Five bird feeders every yard should have to attract a variety of avian species.
“Woodpeckers, jays, nuthatches, chickadees, and finches readily feed in trees, so these will visit higher-set feeders,” writes renowned bird conservation expert Steve Kress in Audubon magazine. “Likewise, cardinals, towhees, sparrows, and juncos usually feed near the ground. Place feeders close to windows so that you can enjoy the action, but beware of large picture windows that may result in collisions. Avoid ground feeders if there is a risk that house cats will pounce from nearby shrubs.”
This screen-bottomed tray sits several inches off the ground and is useful for helping to keep grain and bird excrement from coming in contact with each other. Some designs have covers to prevent snow from accumulating over the seed; others are surrounded by wire mesh to keep out squirrels and large birds such as crows and grackles. Place the feeder in an open location, at least 10 feet from the nearest shrub, to give birds a chance to flee in the event of a cat attack. Ground feeders are especially favored by doves, juncos, sparrows, towhees, goldfinches, and cardinals.
If you are going to put out just one bird feeder, this is the best choice. Be sure to select a model with metal ports around the seed dispensers to protect the feeder from nibbling squirrels and house sparrows. Hang the feeder at least five feet off the ground and position it near a window, where you can enjoy the visitors. These feeders are especially attractive to small birds such as chickadees, titmice, nuthatches, goldfinches, siskins, and purple and house finches.

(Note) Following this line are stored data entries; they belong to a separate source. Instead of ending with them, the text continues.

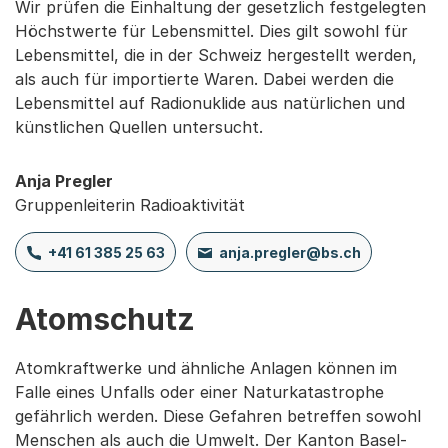
Wir prüfen die Einhaltung der gesetzlich festgelegten
Höchstwerte für Lebensmittel. Dies gilt sowohl für
Lebensmittel, die in der Schweiz hergestellt werden,
als auch für importierte Waren. Dabei werden die
Lebensmittel auf Radionuklide aus natürlichen und
künstlichen Quellen untersucht.
Anja Pregler
Gruppenleiterin Radioaktivität
+41 61 385 25 63
anja.pregler@bs.ch
Atomschutz
Atomkraftwerke und ähnliche Anlagen können im
Falle eines Unfalls oder einer Naturkatastrophe
gefährlich werden. Diese Gefahren betreffen sowohl
Menschen als auch die Umwelt. Der Kanton Basel-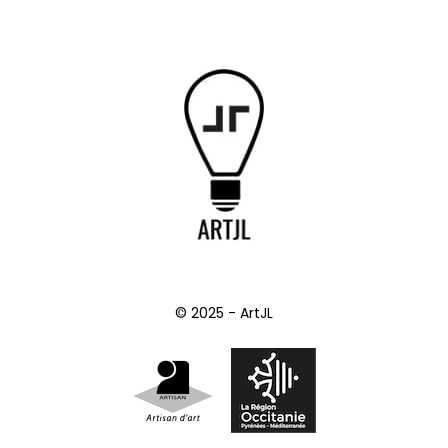
© 2025 - ArtJL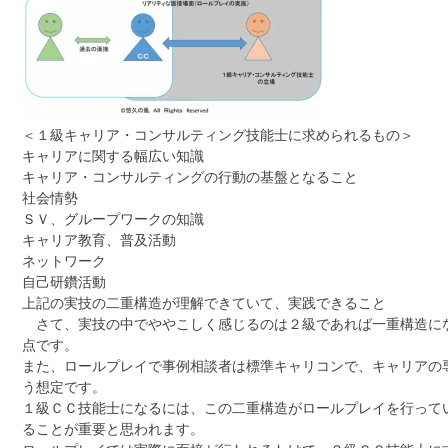
＜１級キャリア・コンサルティング技能士に求められるもの＞
キャリアに関する幅広い知識
キャリア・コンサルティングの行動の基盤となること
社会情勢
ＳＶ、グループワークの知識
キャリア教育、普及活動
ネットワーク
自己研鑽活動
上記の実技の二重構造が理解できていて、実践できること
さて、実技の中でややこしく感じるのは２級であれば一重構造に
点です。
また、ロールプレイで事例相談者は標準キャリコンで、キャリアの
う想定です。
１級ＣＣ技能士になるには、この二重構造がロールプレイを行って
ることが重要と思われます。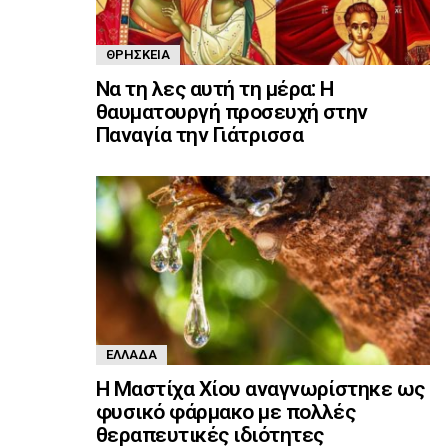
ΘΡΗΣΚΕΊΑ
Να τη λες αυτή τη μέρα: Η
θαυματουργή προσευχή στην
Παναγία την Γιάτρισσα
ΕΛΛΆΔΑ
Η Μαστίχα Χίου αναγνωρίστηκε ως
φυσικό φάρμακο με πολλές
θεραπευτικές ιδιότητες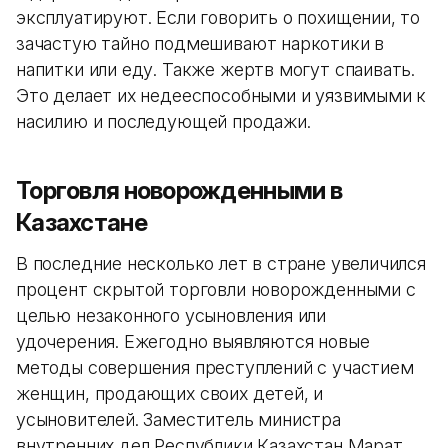
эксплуатируют. Если говорить о похищении, то
зачастую тайно подмешивают наркотики в
напитки или еду. Также жертв могут спаивать.
Это делает их недееспособными и уязвимыми к
насилию и последующей продажи.
Торговля новорожденными в
Казахстане
В последние несколько лет в стране увеличился
процент скрытой торговли новорожденными с
целью незаконного усыновления или
удочерения. Ежегодно выявляются новые
методы совершения преступлений с участием
женщин, продающих своих детей, и
усыновителей. Заместитель министра
внутренних дел Республики Казахстан Марат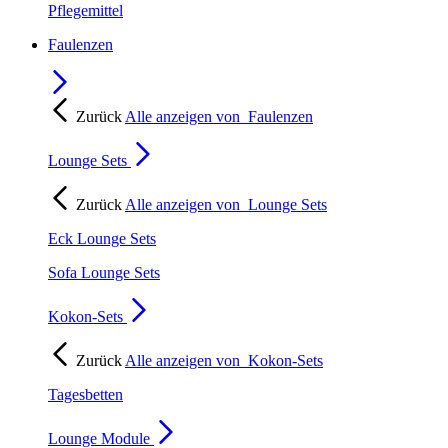
Pflegemittel
Faulenzen
Zurück
Alle anzeigen von
Faulenzen
Lounge Sets
Zurück
Alle anzeigen von
Lounge Sets
Eck Lounge Sets
Sofa Lounge Sets
Kokon-Sets
Zurück
Alle anzeigen von
Kokon-Sets
Tagesbetten
Lounge Module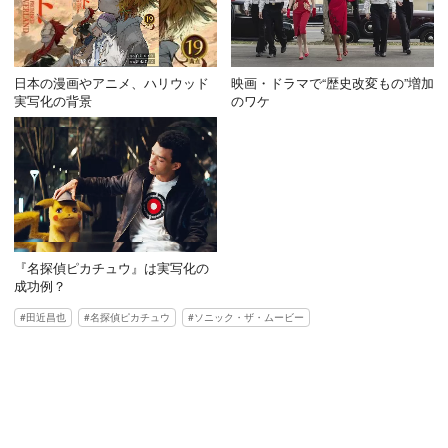
日本の漫画やアニメ、ハリウッド
映画・ドラマで“歴史改変もの”増加
実写化の背景
のワケ
『名探偵ピカチュウ』は実写化の
成功例？
田近昌也
名探偵ピカチュウ
ソニック・ザ・ムービー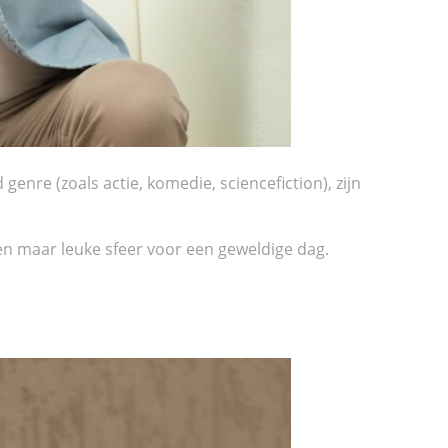
enre (zoals actie, komedie, sciencefiction), zijn
en maar leuke sfeer voor een geweldige dag.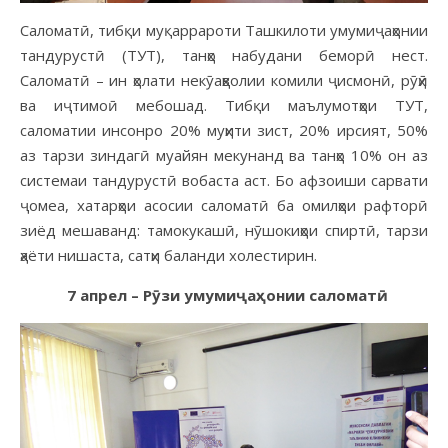
Саломатӣ, тибқи муқаррароти Ташкилоти умумиҷаҳонии
тандурустӣ (ТУТ), танҳо набудани беморӣ нест.
Саломатӣ – ин ҳолати некӯаҳволии комили ҷисмонӣ, рӯҳӣ
ва иҷтимоӣ мебошад. Тибқи маълумотҳои ТУТ,
саломатии инсонро 20% муҳити зист, 20% ирсият, 50%
аз тарзи зиндагӣ муайян мекунанд ва танҳо 10% он аз
системаи тандурустӣ вобаста аст. Бо афзоиши сарвати
ҷомеа, хатарҳои асосии саломатӣ ба омилҳои рафторӣ
зиёд мешаванд: тамокукашӣ, нӯшокиҳои спиртӣ, тарзи
ҳаёти нишаста, сатҳи баланди холестирин.
7 апрел – Рӯзи умумиҷаҳонии саломатӣ.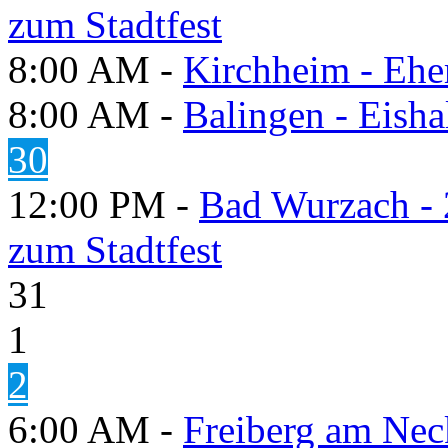
zum Stadtfest
8:00 AM -
Kirchheim - Ehe
8:00 AM -
Balingen - Eisha
30
12:00 PM -
Bad Wurzach - 
zum Stadtfest
31
1
2
6:00 AM -
Freiberg am Neck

Suet is readily eaten by titmice, chickadees, nuthatches, and woodpeckers. In addition to the regular suet-feeder visitors, wrens, creepers, and warblers occasionally pick at these mixes. You can hang suet chunks from a tree in an onion bag or a half-inch hardware-cloth basket, or in a more durable cage feeder like the one shown here. You can also make your own suet pudding and feeder. Suet puddings are made by grinding and melting suet and adding seeds. (There is no evidence that suet puddings are more attractive to birds than chunks of suet.) Pack peanut butter-cornmeal blends (when you mix the peanut butter with cornmeal it not only stretches the expensive peanut butter but also makes this sticky treat easier to swallow) and suet puddings into the crevices of large pinecones or into one-inch-diameter holes drilled into logs. Hang the pinecones and the logs from poles near other feeders, from trees, or from a wire stretched between trees. Avoid feeding suet when temperatures climb into the 80-degree range; it turns rancid and drippy and may damage feathers.
Hopper feeders provide dry storage for several pounds of mixed seed, which tumbles forward on demand. Position hopper feeders on a pole about five feet off the ground. Hopper feeders attract all of the species tube feeders attract, as well as such larger birds as jays, grackles, red-winged blackbirds, and cardinals.
Especially designed to dispense niger seed, also known as thistle seed -different from the prickly garden weed-these feeders typically have tiny holes that make the seed available only to small-beaked finches such as goldfinches, redpolls, and pine siskins. Thistle-seed-dispensing bags are not recommended, since squirrels can easily tear holes in them and waste this expensive seed. Hang your thistle feeder from a tree or place it on a five-foot pole near other feeders, taking care to protect it from squirrels with a special baffle.